タクシーで行ったら時間がかなり余った。麦茶のサービス。浴衣美人の案内。
『トリガー』も1時間半にはならず、東京の演劇は比較的関西よりは短めなのかなと思ったら、一般的には、東京の方が長いということで、このお芝居は連続して見られるように、短めのものをセレクションしているのではないかということだった。これは、確かにそうかも知れない。

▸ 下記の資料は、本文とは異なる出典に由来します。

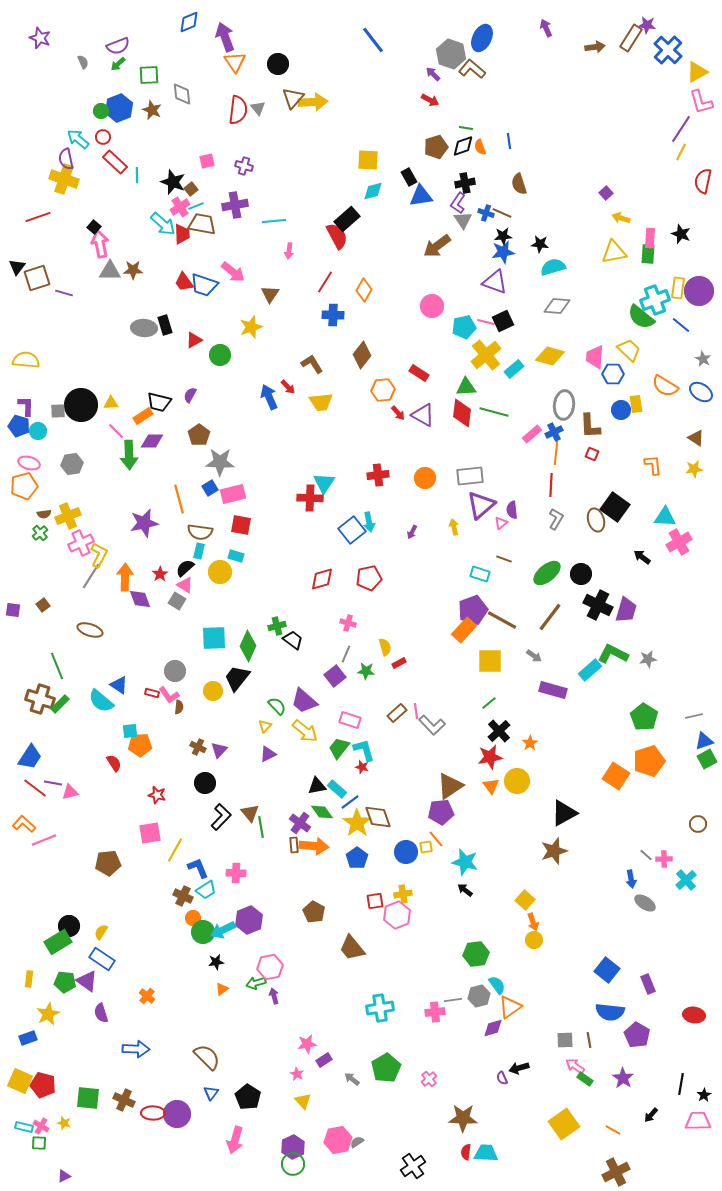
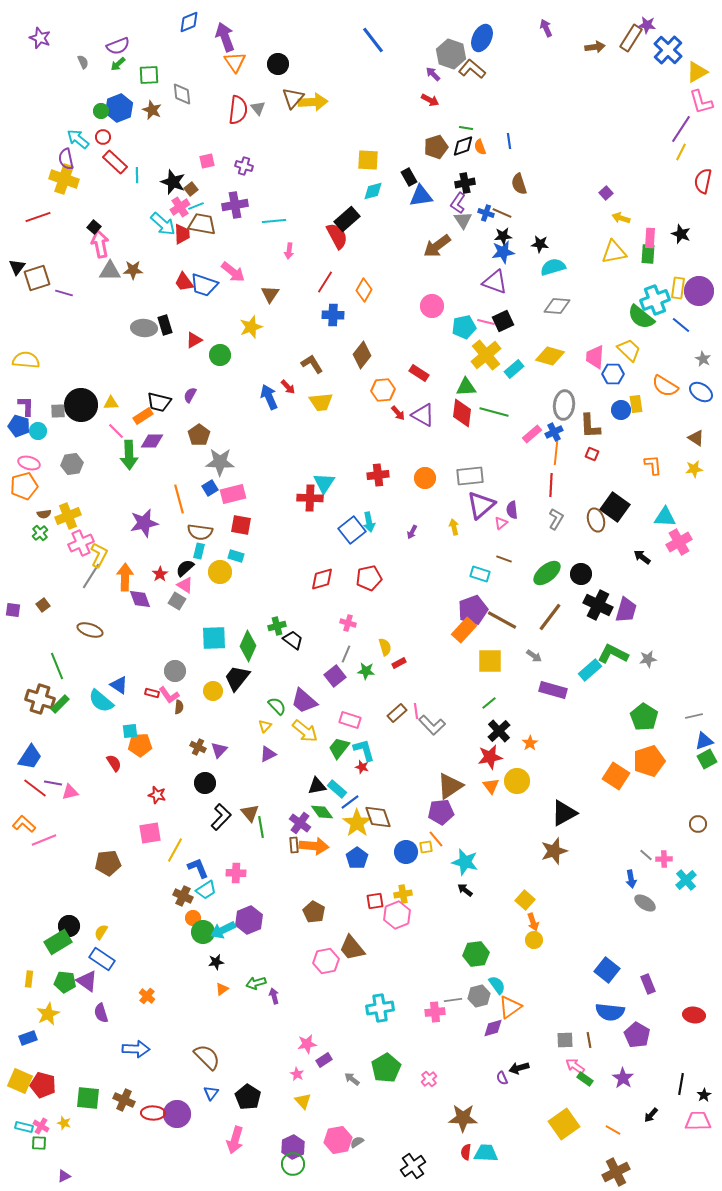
pink hexagon at (270, 967): moved 56 px right, 6 px up
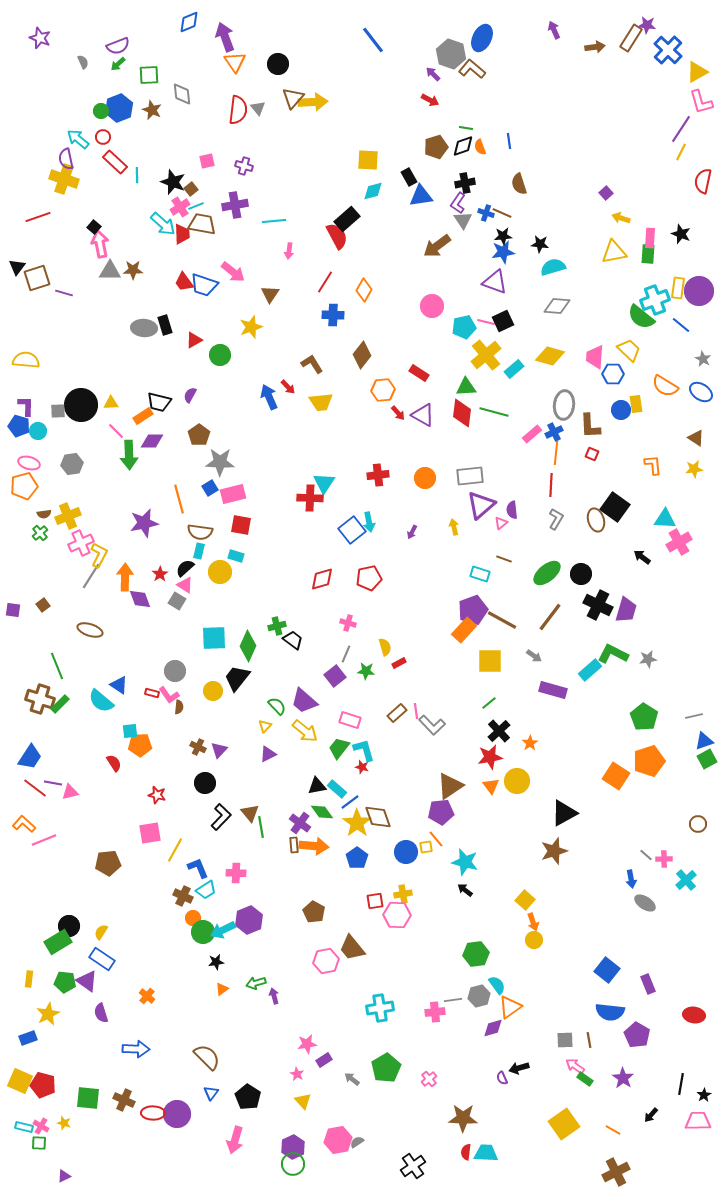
purple arrow at (546, 28): moved 8 px right, 2 px down
cyan triangle at (665, 517): moved 2 px down
pink hexagon at (397, 915): rotated 24 degrees clockwise
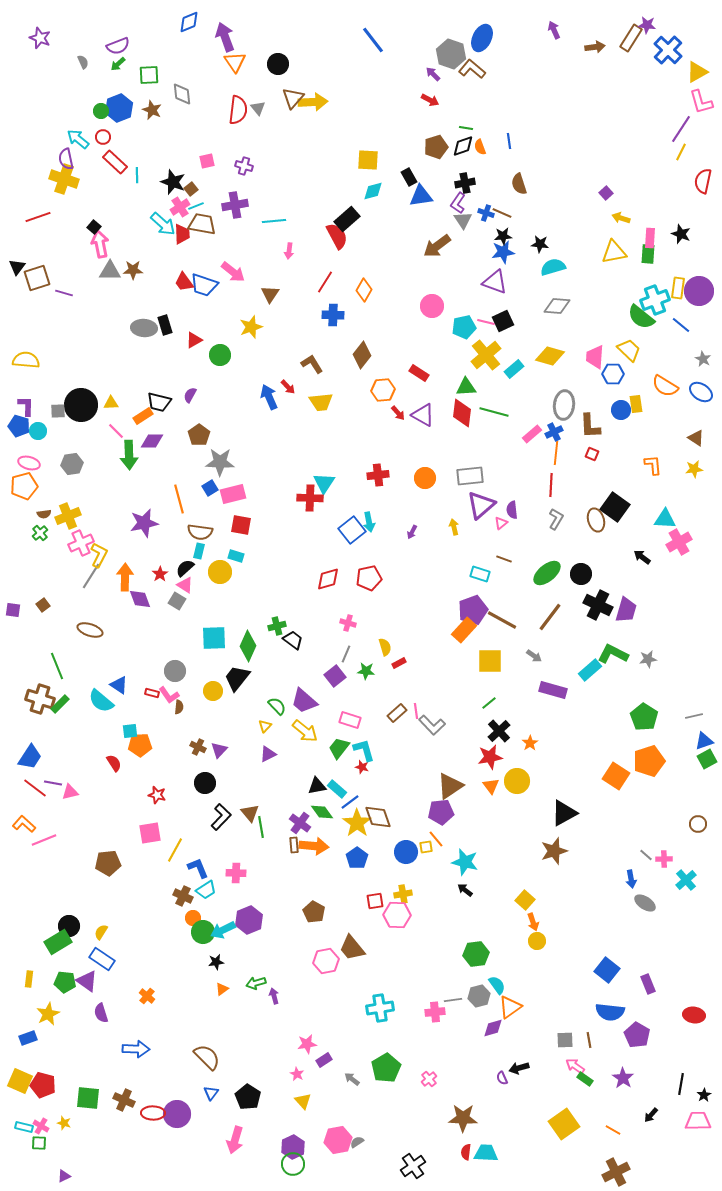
red diamond at (322, 579): moved 6 px right
yellow circle at (534, 940): moved 3 px right, 1 px down
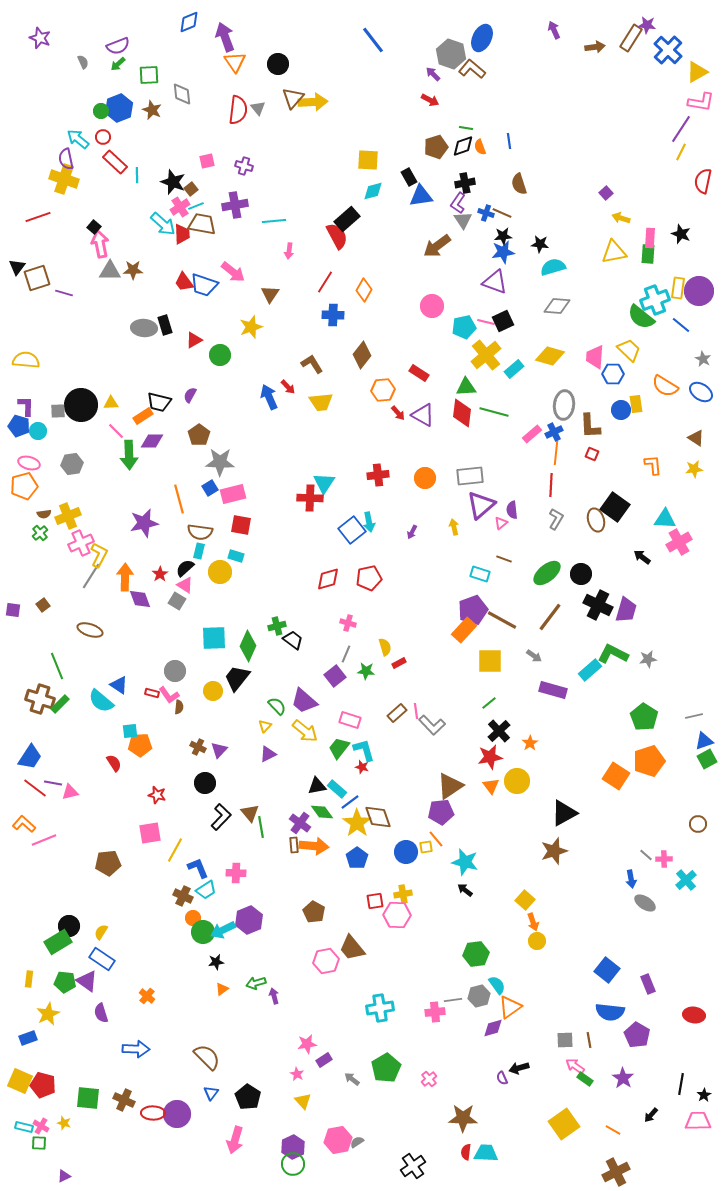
pink L-shape at (701, 102): rotated 64 degrees counterclockwise
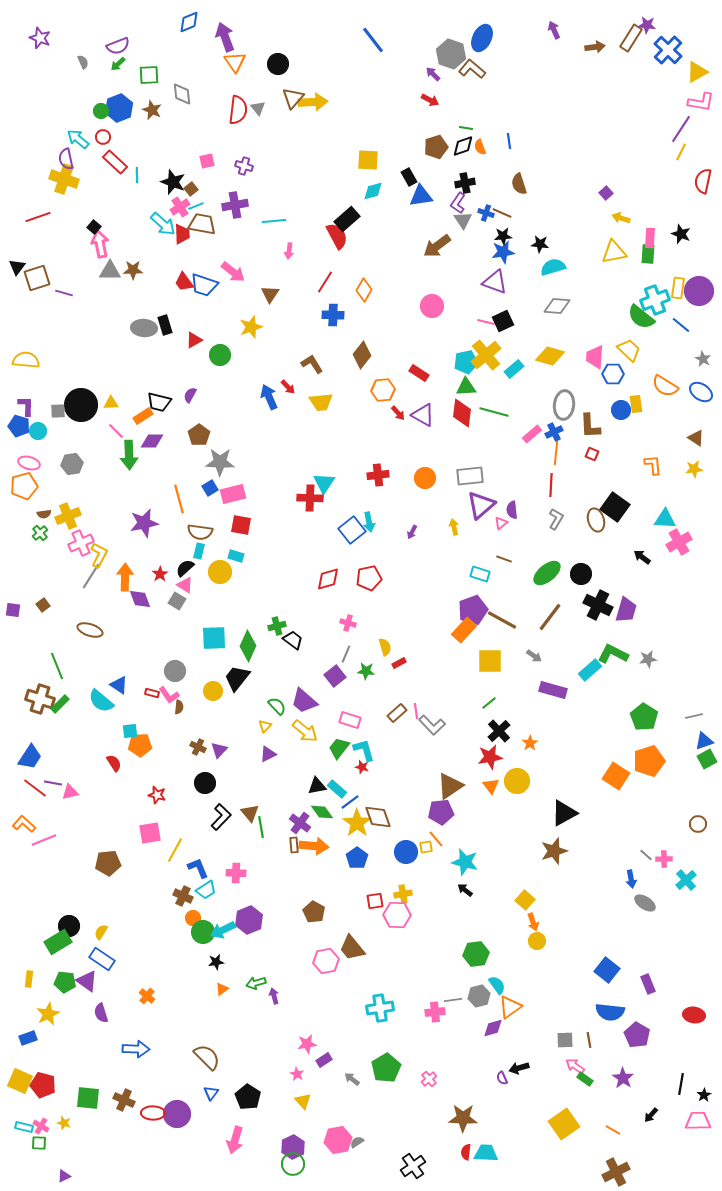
cyan pentagon at (464, 327): moved 2 px right, 35 px down
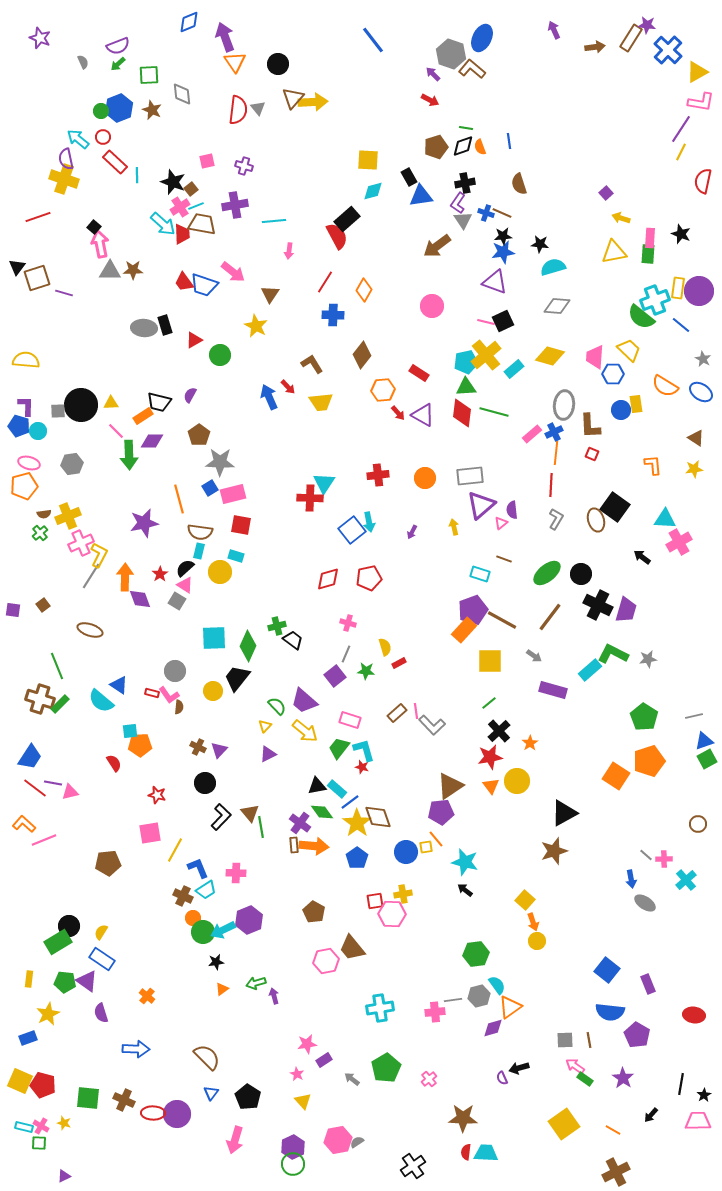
yellow star at (251, 327): moved 5 px right, 1 px up; rotated 25 degrees counterclockwise
pink hexagon at (397, 915): moved 5 px left, 1 px up
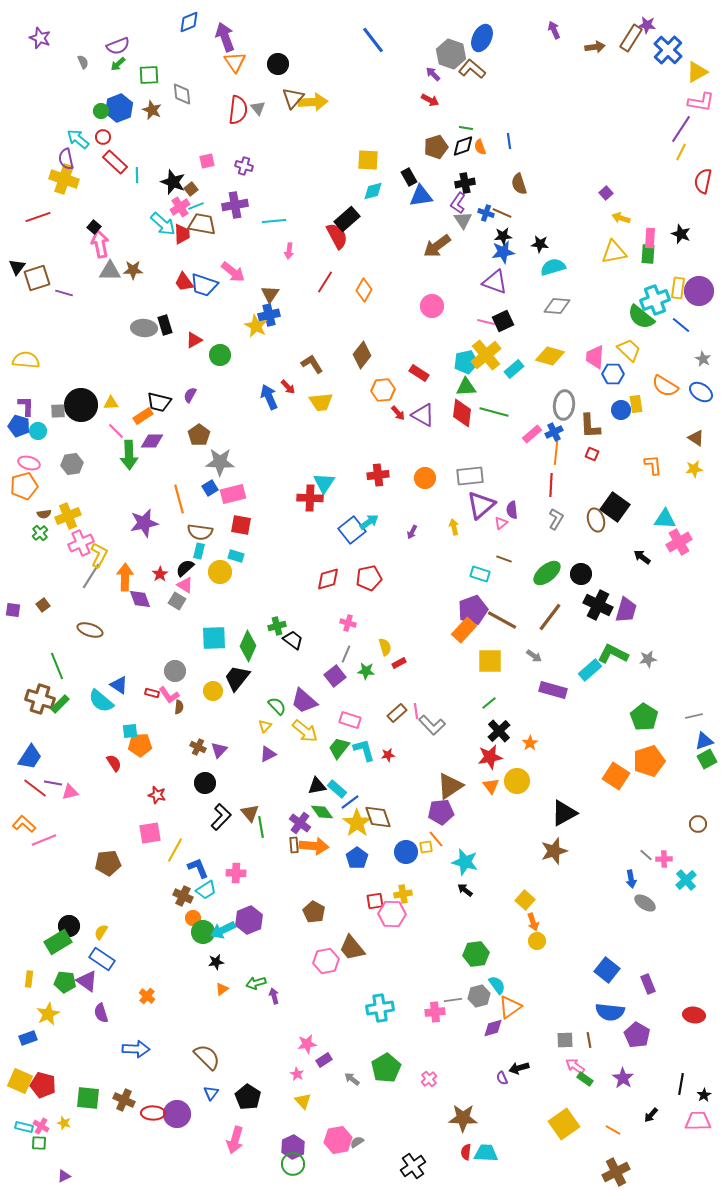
blue cross at (333, 315): moved 64 px left; rotated 15 degrees counterclockwise
cyan arrow at (369, 522): rotated 114 degrees counterclockwise
red star at (362, 767): moved 26 px right, 12 px up; rotated 24 degrees counterclockwise
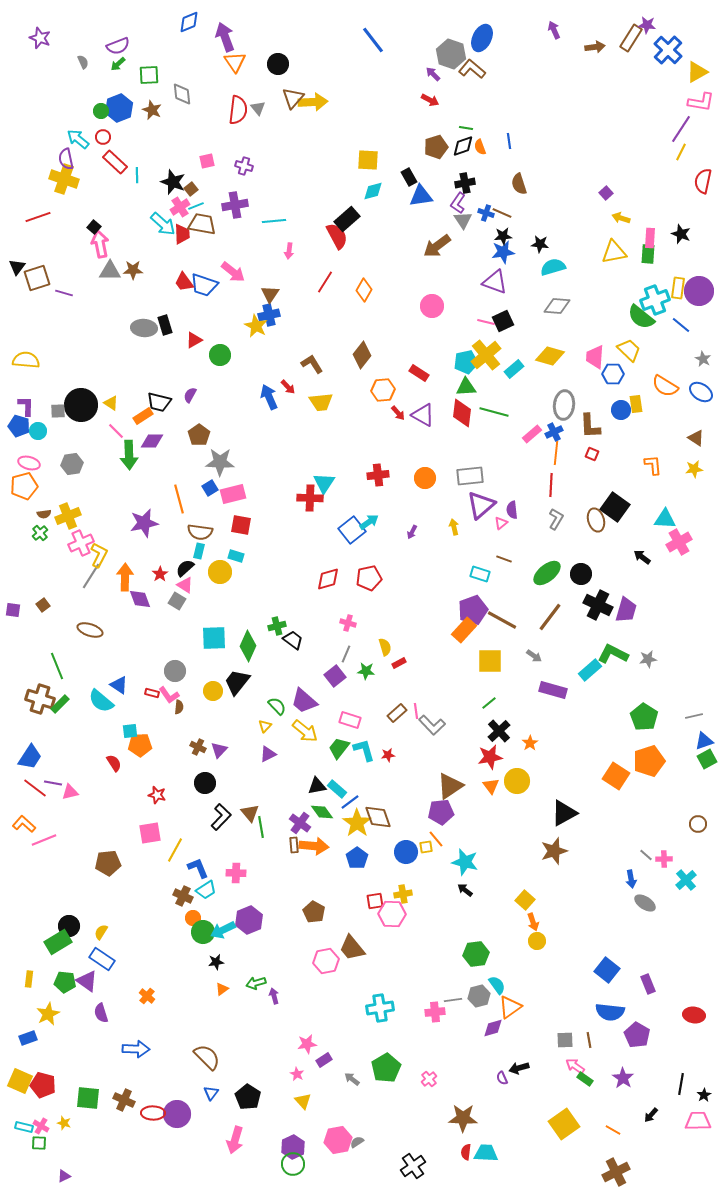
yellow triangle at (111, 403): rotated 35 degrees clockwise
black trapezoid at (237, 678): moved 4 px down
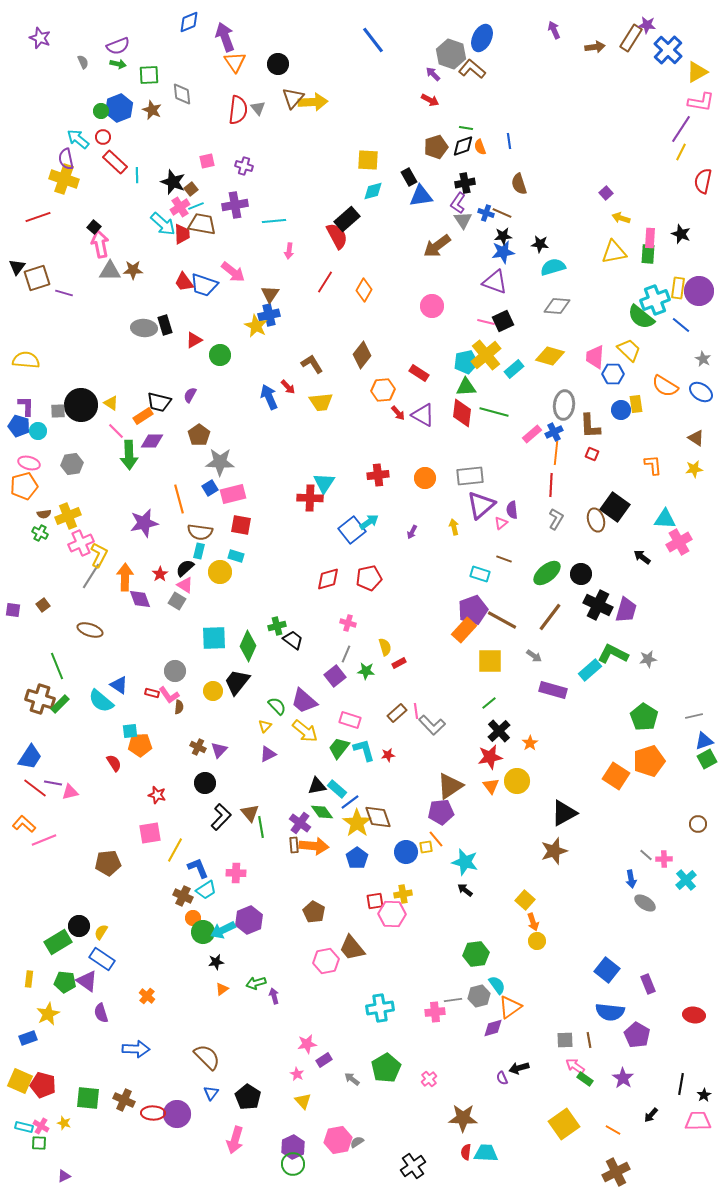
green arrow at (118, 64): rotated 126 degrees counterclockwise
green cross at (40, 533): rotated 21 degrees counterclockwise
black circle at (69, 926): moved 10 px right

長さは京都でこういうフェスティバルで行うからそうしたということだというのは、このポカリンでもそうで(60分)、実は、女優4人の公演の前に、男優4人の公演がセットになって初演では見られるようになってもいたということである。それでも、ここではきっと、この女優4名のステージはそれはそれで完結しているように提示されているのだろうし、最後に、作者(たぶん、着物美人でかつ夏目漱石の作品から抜け出てきたみたいな人)がそういう話をしたのは、丁寧に作品解説しつつ、戯曲も販売していることをさりげなく教えてくれたためだろう。

日本舞踊の稽古そのものは見せないで、稽古している人の待機場所で、稽古している人って、どんな仕草になるのだろうか、とか、そういう世界の独特の仕草、態度、物言い。そういう設定をこの庭が見える場所で巧みに活用しつつ、「溺れる」ことへの恐怖と憧れの気持ちを金魚が泳ぐ金魚鉢が置かれたテーブルのある部屋で展開する。ゆっくり、物憂げで優雅というか、囲われている女が持つようなけだるさも幾分潜ませて。

リンゴ酢ジュースのあぶくと金魚鉢(これは現実にそこに在るもの)から、母に顔を押し付けられた洗面器、学校のプール、波が怖い海、足を引っ張られた川、そして、銭湯(これは意外で面白かった、ヒトデのように浮かぶ見学希望者の話として出てくる)の「記憶」が紡がれていく。もちろん、学校のプールに染み出た紅さの煙として気化する行方がクライマックスであろう、一応。